You've fallen into the same trap that half the world has fallen into when they test CSV splitters.
Look at your data. If you're testing to see which is faster for running totals, ask yourself if your test data actually meets the temporal requirements of what a running total actually is. Then ask yourself why the data you have would favor the Windowed SUM and how it could lead you into making the mistake of selecting the wrong method if performance were uber important. "The Devil's in the Data".
For a hint, look at the test data in Wayne's article and compare it against yours.
Also, you've not followed the rules for the Quirky Update. Do you know which big one you violated?
--Jeff Moden
Change is inevitable... Change for the better is not.
December 23, 2015 at 8:06 pm
Jeff Moden (12/23/2015)
Jason A. Long (12/23/2015)
This is just a quick test... But according to this, the Windowed SUM is going faster... see what you think...You've fallen into the same trap that half the world has fallen into when they test CSV splitters.
Look at your data. If you're testing to see which is faster for running totals, ask yourself if your test data actually meets the temporal requirements of what a running total actually is. Then ask yourself why the data you have would favor the Windowed SUM and how it could lead you into making the mistake of selecting the wrong method if performance were uber important. "The Devil's in the Data".
For a hint, look at the test data in Wayne's article and compare it against yours.
Also, you've not followed the rules for the Quirky Update.

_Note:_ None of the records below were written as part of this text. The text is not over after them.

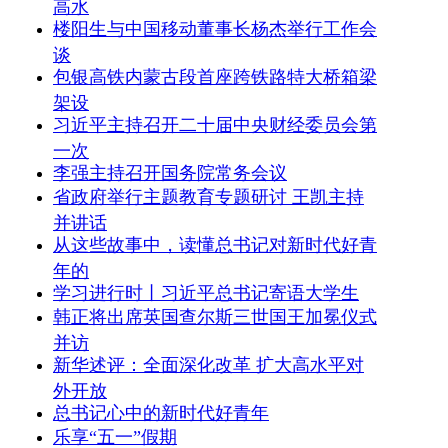
高水
楼阳生与中国移动董事长杨杰举行工作会
谈
包银高铁内蒙古段首座跨铁路特大桥箱梁
架设
习近平主持召开二十届中央财经委员会第
一次
李强主持召开国务院常务会议
省政府举行主题教育专题研讨 王凯主持
并讲话
从这些故事中，读懂总书记对新时代好青
年的
学习进行时丨习近平总书记寄语大学生
韩正将出席英国查尔斯三世国王加冕仪式
并访
新华述评：全面深化改革 扩大高水平对
外开放
总书记心中的新时代好青年
乐享“五一”假期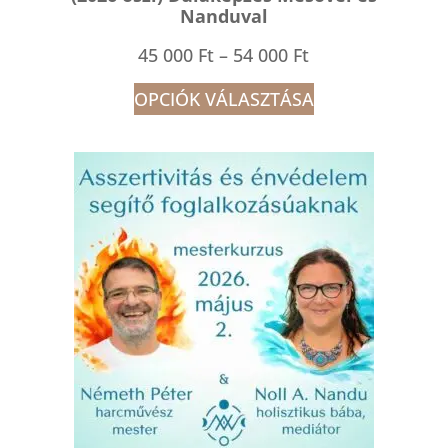
Nanduval
Ártartomány:
45 000
Ft
–
54 000
Ft
45
OPCIÓK VÁLASZTÁSA
000 Ft
-
54
000 Ft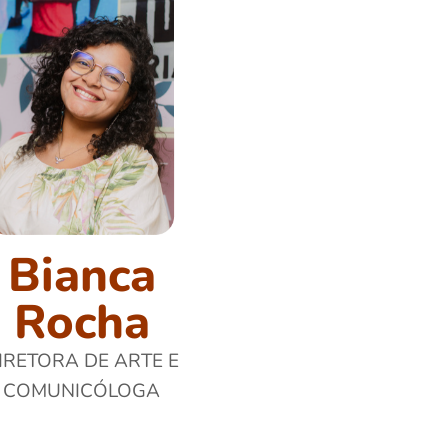
Bianca
Rocha
IRETORA DE ARTE E
COMUNICÓLOGA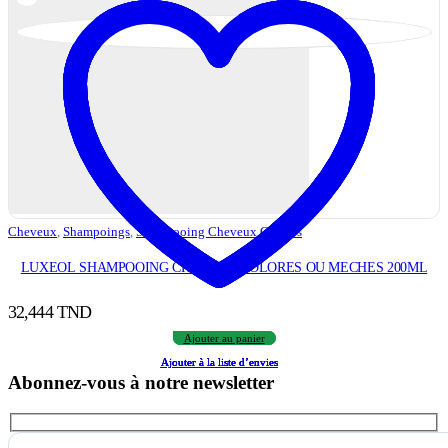
Cheveux
,
Shampoings
,
Shampooing Cheveux Colorés
LUXEOL SHAMPOOING CHEVEUX COLORES OU MECHES 200ML
32,444
TND
Ajouter au panier
Ajouter à la liste d’envies
Ajouter à la liste d’envies
Ajouter à la liste d’envies
Ajouter à la liste d’envies
Ajouter à la liste d’envies
Abonnez-vous à notre newsletter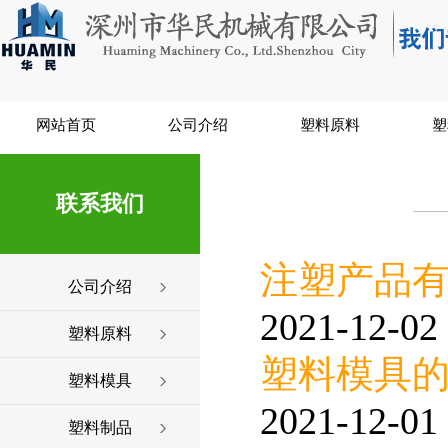
网站首页
公司介绍
塑料原料
塑
联系我们
注塑产品
公司介绍
2021-12-02 
塑料原料
塑料模具
塑料模具
2021-12-01 
塑料制品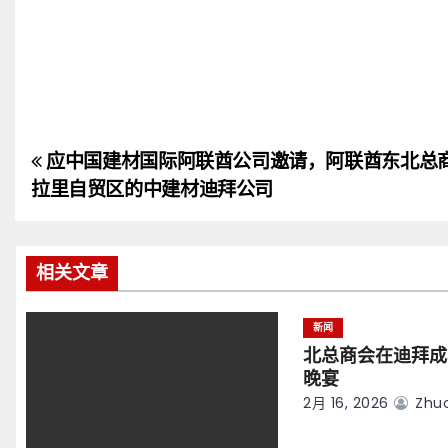
应中国建材国际阿联酋公司邀请，阿联酋东北总
文
拉里自贸区的中建材迪拜公司
章
导
相关文章
航
新闻
北总商会在迪拜成
晚宴
2月 16, 2026
Zhuo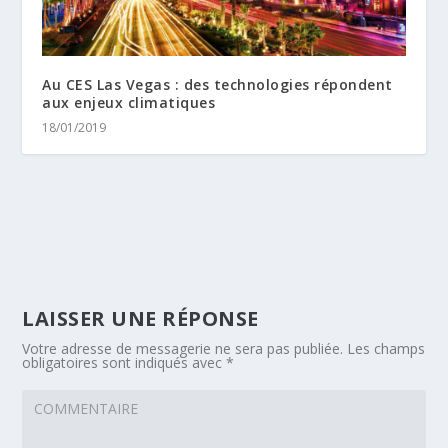
Au CES Las Vegas : des technologies répondent
aux enjeux climatiques
18/01/2019
LAISSER UNE RÉPONSE
Votre adresse de messagerie ne sera pas publiée.
Les champs
obligatoires sont indiqués avec
*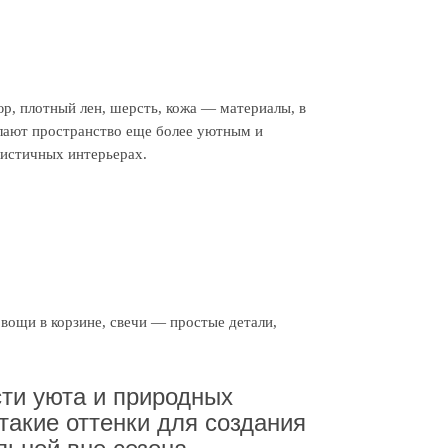
юр, плотный лен, шерсть, кожа — материалы, в
елают пространство еще более уютным и
истичных интерьерах.
овощи в корзине, свечи — простые детали,
ти уюта и природных
такие оттенки для создания
льной вне сезона.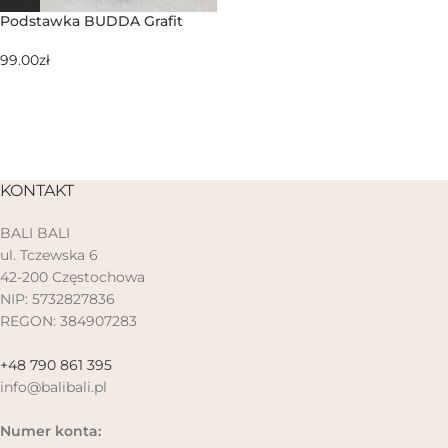
Podstawka BUDDA Grafit
99.00
zł
KONTAKT
BALI BALI
ul. Tczewska 6
42-200 Częstochowa
NIP: 5732827836
REGON: 384907283
+48 790 861 395
info@balibali.pl
Numer konta: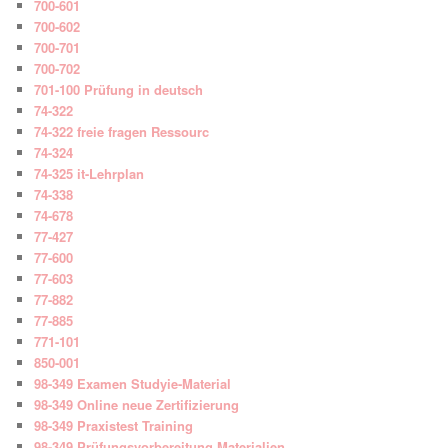
700-601
700-602
700-701
700-702
701-100 Prüfung in deutsch
74-322
74-322 freie fragen Ressourc
74-324
74-325 it-Lehrplan
74-338
74-678
77-427
77-600
77-603
77-882
77-885
771-101
850-001
98-349 Examen Studyie-Material
98-349 Online neue Zertifizierung
98-349 Praxistest Training
98-349 Prüfungsvorbereitung Materialien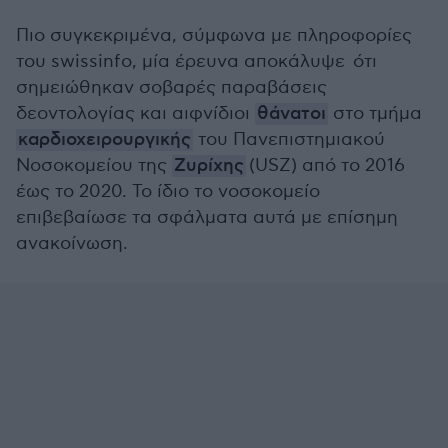
Πιο συγκεκριμένα, σύμφωνα με πληροφορίες
του swissinfo, μία έρευνα αποκάλυψε ότι
σημειώθηκαν σοβαρές παραβάσεις
δεοντολογίας και αιφνίδιοι
θάνατοι
στο τμήμα
καρδιοχειρουργικής
του Πανεπιστημιακού
Νοσοκομείου της
Ζυρίχης
(USZ) από το 2016
έως το 2020. Το ίδιο το νοσοκομείο
επιβεβαίωσε τα σφάλματα αυτά με επίσημη
ανακοίνωση.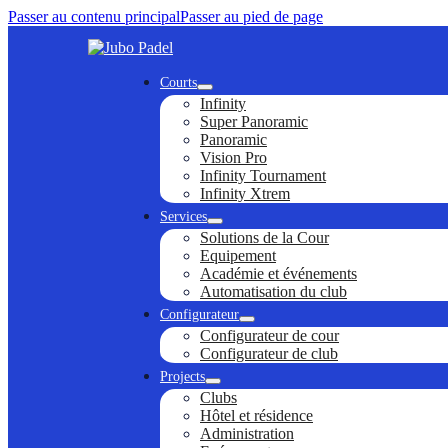
Passer au contenu principal
Passer au pied de page
Courts
Infinity
Super Panoramic
Panoramic
Vision Pro
Infinity Tournament
Infinity Xtrem
Services
Solutions de la Cour
Equipement
Académie et événements
Automatisation du club
Configurateur
Configurateur de cour
Configurateur de club
Projects
Clubs
Hôtel et résidence
Administration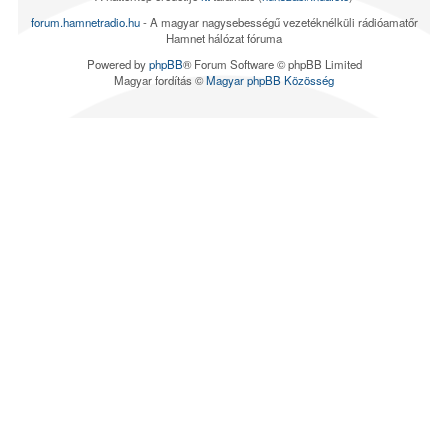
forum.hamnetradio.hu
- A magyar nagysebességű vezetéknélküli rádióamatőr
Hamnet hálózat fóruma
Powered by
phpBB
® Forum Software © phpBB Limited
Magyar fordítás ©
Magyar phpBB Közösség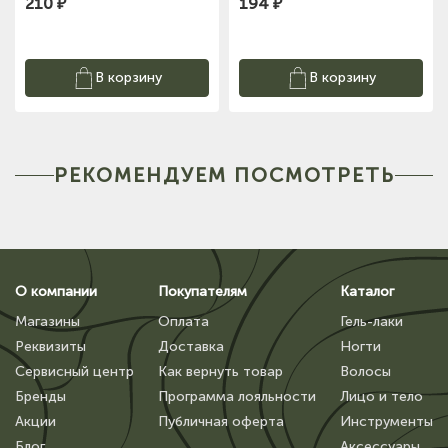
210 ₽
194 ₽
В корзину
В корзину
РЕКОМЕНДУЕМ ПОСМОТРЕТЬ
О компании
Покупателям
Каталог
Магазины
Оплата
Гель-лаки
Реквизиты
Доставка
Ногти
Сервисный центр
Как вернуть товар
Волосы
Бренды
Программа лояльности
Лицо и тело
Акции
Публичная оферта
Инструменты
Блог
Аксессуары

Do you know which big one you violated?
The ANCHOR!!! Damn it... I actually had it in there but was getting weird results (forgot the clustered index for about 5 mins), I must have pulled it out when I was trouble shooting and forgot to put it back...
Giving the referenced article a 'quick-ish' look...I do see that all of the tests involve performing an actual update to the dbo.TransactionDetail table... Providing (IMO) an advantage to the quirky update which doesn't work without updating a table...
So... I suppose that brings us into "proposed use" territory... Are we wanting to calculate the running total on the fly with a SELECT query or persist the running totals on the table itself?
If we want to persist the data, the quirky method has the advantage (assuming that the table already has the correct clustered index), but if we simply want to execute a select query, we have to add the cost of selecting the base data into a temp table and creating the clustered index...
With the Windowed SUM, the opposite is true... Persisting the data requires at least 1 index update that it doesn't need to do if it's only doing a select... In either case, one needs to be slowed down to achieve the results of the other.
If I have time over the weekend, I'll do some more testing using your harness... Both "calculated on the fly" and "persisted".
That said, I still have a tough time shrugging off Itzik's warning... Ordered UPDATE and Set-Based Solutions to Running Aggregates
I know some put more stock in the "documented vs undocumented behavior" argument, than others... So I'll just call it a tie breaker... (maybe even a thumb on the scale if it's close)
December 24, 2015 at 2:13 pm
It's not just the anchor. You can't use a Non-Clustered Index for the QU because of the possibility of a "Merry-go-Round" index.
Also, your data is sorted on the Amt column... for running totals, there must be a temporal column such as a transaction date/time. The data is further flawed because it contains no duplicate amounts such as real life would have it.
The key to any testing is to make the test data as lifelike as possible. Anyone can come up with a special case where one thing beats another but those special cases aren't what's likely to happen in real life and it's real life that the code will need to handle.
The data you created isn't real life. The data that Wayne tested in his article is and it shows the SUM() Windowing function getting it's head handed back to it by the QU.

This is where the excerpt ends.